Editor's Letter

Editor's Letter

January 1989
Editor's Letter
Editor's Letter
January 1989

Editor's Letter

Dance of Death

Vanity Fair's foreign correspondent T. D. Allman nearly didn't come home from Haiti. It wasn't the physical danger, though that was always present. It was simply that he was hypnotized. His absorption in the extraordinary psyche of a doomed country was so total that he was drawn deeper and deeper into its bizarre dance of death. When he finally returned to the United States, it was with a harrowing perception of a land of zombies where AIDS is rampant and a deadened people is ruled by serial dictatorships that kill with impunity. Papa Doc is dead and Baby Doc is gone, but Papa Doc's other children are everywhere in the generation of Haitians he corrupted. Allman documents how the spell is maintained.

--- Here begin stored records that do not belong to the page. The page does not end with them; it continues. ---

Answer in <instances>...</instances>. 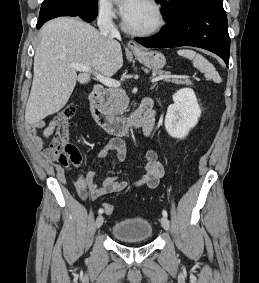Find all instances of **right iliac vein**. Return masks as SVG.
Listing matches in <instances>:
<instances>
[{
    "instance_id": "63e3f726",
    "label": "right iliac vein",
    "mask_w": 259,
    "mask_h": 283,
    "mask_svg": "<svg viewBox=\"0 0 259 283\" xmlns=\"http://www.w3.org/2000/svg\"><path fill=\"white\" fill-rule=\"evenodd\" d=\"M103 222H104V217H103V215H99V216L96 218L95 228H96V229H99V228L103 225Z\"/></svg>"
}]
</instances>
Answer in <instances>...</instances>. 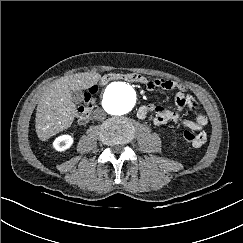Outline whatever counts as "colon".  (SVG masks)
Returning a JSON list of instances; mask_svg holds the SVG:
<instances>
[{
	"label": "colon",
	"instance_id": "obj_1",
	"mask_svg": "<svg viewBox=\"0 0 243 243\" xmlns=\"http://www.w3.org/2000/svg\"><path fill=\"white\" fill-rule=\"evenodd\" d=\"M125 80L134 83H145L146 78L138 73H107L100 79V85H105L112 80ZM98 90L97 86L91 87L84 96V104L80 106L77 110V120L80 124H85L89 121L90 115L93 109V103L95 99V94ZM184 139L189 143H194L196 141V134L190 130H186L183 133Z\"/></svg>",
	"mask_w": 243,
	"mask_h": 243
}]
</instances>
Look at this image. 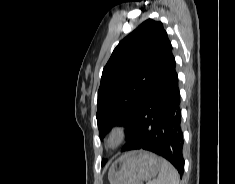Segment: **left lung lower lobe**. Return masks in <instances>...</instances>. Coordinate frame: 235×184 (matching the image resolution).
<instances>
[{
  "label": "left lung lower lobe",
  "instance_id": "obj_1",
  "mask_svg": "<svg viewBox=\"0 0 235 184\" xmlns=\"http://www.w3.org/2000/svg\"><path fill=\"white\" fill-rule=\"evenodd\" d=\"M172 45L165 43L153 83L141 106L135 129L122 152L144 149L172 163L184 172L183 135L180 128L178 76Z\"/></svg>",
  "mask_w": 235,
  "mask_h": 184
}]
</instances>
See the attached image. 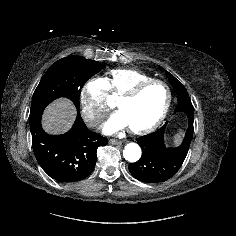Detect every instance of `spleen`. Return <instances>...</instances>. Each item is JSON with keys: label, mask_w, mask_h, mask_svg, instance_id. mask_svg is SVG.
I'll return each mask as SVG.
<instances>
[{"label": "spleen", "mask_w": 236, "mask_h": 236, "mask_svg": "<svg viewBox=\"0 0 236 236\" xmlns=\"http://www.w3.org/2000/svg\"><path fill=\"white\" fill-rule=\"evenodd\" d=\"M182 137H183V131H180L179 133L175 134L174 143L178 144L179 142H181Z\"/></svg>", "instance_id": "3e777b00"}]
</instances>
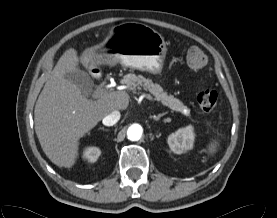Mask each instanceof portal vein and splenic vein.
<instances>
[{
	"label": "portal vein and splenic vein",
	"instance_id": "portal-vein-and-splenic-vein-1",
	"mask_svg": "<svg viewBox=\"0 0 277 218\" xmlns=\"http://www.w3.org/2000/svg\"><path fill=\"white\" fill-rule=\"evenodd\" d=\"M108 90L110 91L111 89L110 88L98 89L92 94V97L94 99H97V98L101 97L104 93H106ZM140 93L142 94L143 97L147 98L148 100L154 101V99L151 95H149L147 93H142V92H140Z\"/></svg>",
	"mask_w": 277,
	"mask_h": 218
}]
</instances>
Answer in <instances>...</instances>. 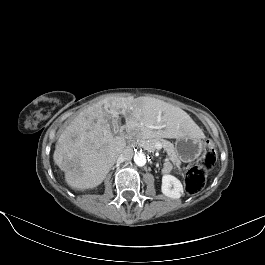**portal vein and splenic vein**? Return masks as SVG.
Listing matches in <instances>:
<instances>
[{"label": "portal vein and splenic vein", "instance_id": "18ae733b", "mask_svg": "<svg viewBox=\"0 0 265 265\" xmlns=\"http://www.w3.org/2000/svg\"><path fill=\"white\" fill-rule=\"evenodd\" d=\"M161 147H162V146H161V145H159L158 149H161Z\"/></svg>", "mask_w": 265, "mask_h": 265}]
</instances>
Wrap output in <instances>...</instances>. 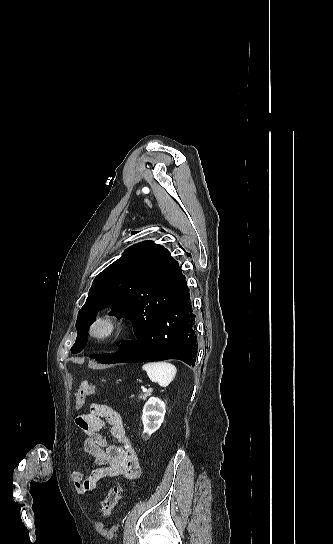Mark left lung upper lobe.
I'll use <instances>...</instances> for the list:
<instances>
[{"label":"left lung upper lobe","instance_id":"1","mask_svg":"<svg viewBox=\"0 0 333 544\" xmlns=\"http://www.w3.org/2000/svg\"><path fill=\"white\" fill-rule=\"evenodd\" d=\"M186 288L185 276L167 249L153 242L128 248L95 278L78 313L72 353L83 349L86 331L99 309L111 306L110 314L126 315L135 326L154 319Z\"/></svg>","mask_w":333,"mask_h":544}]
</instances>
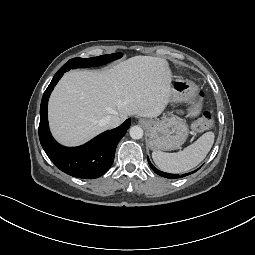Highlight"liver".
<instances>
[{"label":"liver","mask_w":255,"mask_h":255,"mask_svg":"<svg viewBox=\"0 0 255 255\" xmlns=\"http://www.w3.org/2000/svg\"><path fill=\"white\" fill-rule=\"evenodd\" d=\"M171 81L167 61L151 56L131 57L104 71H70L49 100L52 134L75 146L103 132L106 116L157 117L170 102Z\"/></svg>","instance_id":"1"}]
</instances>
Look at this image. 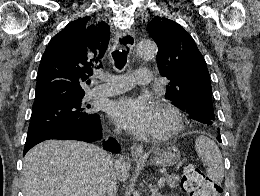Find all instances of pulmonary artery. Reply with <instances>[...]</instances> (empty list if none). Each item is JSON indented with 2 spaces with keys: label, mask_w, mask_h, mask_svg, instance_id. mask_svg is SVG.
<instances>
[{
  "label": "pulmonary artery",
  "mask_w": 260,
  "mask_h": 196,
  "mask_svg": "<svg viewBox=\"0 0 260 196\" xmlns=\"http://www.w3.org/2000/svg\"><path fill=\"white\" fill-rule=\"evenodd\" d=\"M153 76L152 69H136L135 72H128V76H114V79L109 81V85L91 89L88 92V98L107 97L126 90H133V85H123L130 84L132 77H138L137 84H151Z\"/></svg>",
  "instance_id": "pulmonary-artery-1"
}]
</instances>
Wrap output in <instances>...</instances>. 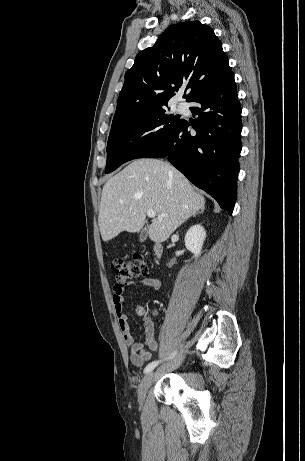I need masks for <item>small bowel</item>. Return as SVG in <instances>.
Segmentation results:
<instances>
[{"label":"small bowel","instance_id":"1","mask_svg":"<svg viewBox=\"0 0 305 461\" xmlns=\"http://www.w3.org/2000/svg\"><path fill=\"white\" fill-rule=\"evenodd\" d=\"M126 286H144L153 290H158L160 287V281L155 277H143L128 284L116 283L113 286L112 301L117 315L119 327L122 331L126 345L130 349L131 363L136 367H142L145 362L152 358V352H156L158 350V324L155 318V314L144 315L142 318L145 333L144 341L138 342L134 338L130 331V325L127 316L123 311L124 291Z\"/></svg>","mask_w":305,"mask_h":461}]
</instances>
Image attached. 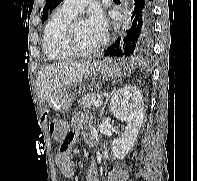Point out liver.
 Wrapping results in <instances>:
<instances>
[{"label":"liver","mask_w":197,"mask_h":181,"mask_svg":"<svg viewBox=\"0 0 197 181\" xmlns=\"http://www.w3.org/2000/svg\"><path fill=\"white\" fill-rule=\"evenodd\" d=\"M97 68V62L55 63L43 68L37 79V94L41 102L48 100L52 93L68 84L82 82L92 76Z\"/></svg>","instance_id":"6515ba94"}]
</instances>
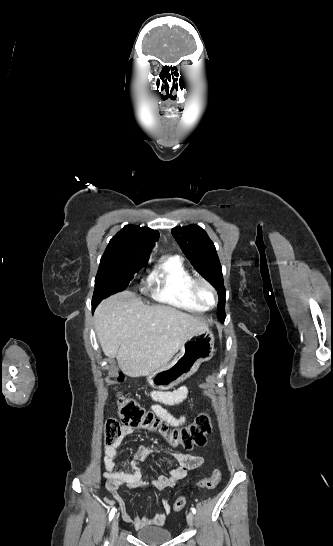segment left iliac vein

Haiti's misery is the principal product of its government, a kleptocracy. At a beach party given by Colonel Acedius St. Louis for the military elite, Allman meets some of the country's most powerful thieves. The latest strongman, General Prosper Avril, appears with mistress and retinue in tow. A killer pays a courtesy call, in formal dress, to ensure his

standing with the men who matter. And Allman sees the effects of the military's arbitrary life-anddeath power when one of his host's minions risks drowning to avoid displeasing his boss. Except that life and death are virtually indistinguishable in Haiti. Even the most educated, Westernized Haitians harbor a fundamental belief in the voodoo spirits. It has, Allman suggests, infiltrated even the U.S. Embassy.

The report he files conveys the power of Haiti's magic and the nature of its pain: "Haiti is to this hemisphere," he writes, "what black holes are to outer space."

Allman has had long experience reporting from abroad—Cambodia, El Salvador, Ethiopia, and most recently the Philippines and Panama for Vanity Fair. In Haiti, he found little that corresponded with any reality he'd encountered before.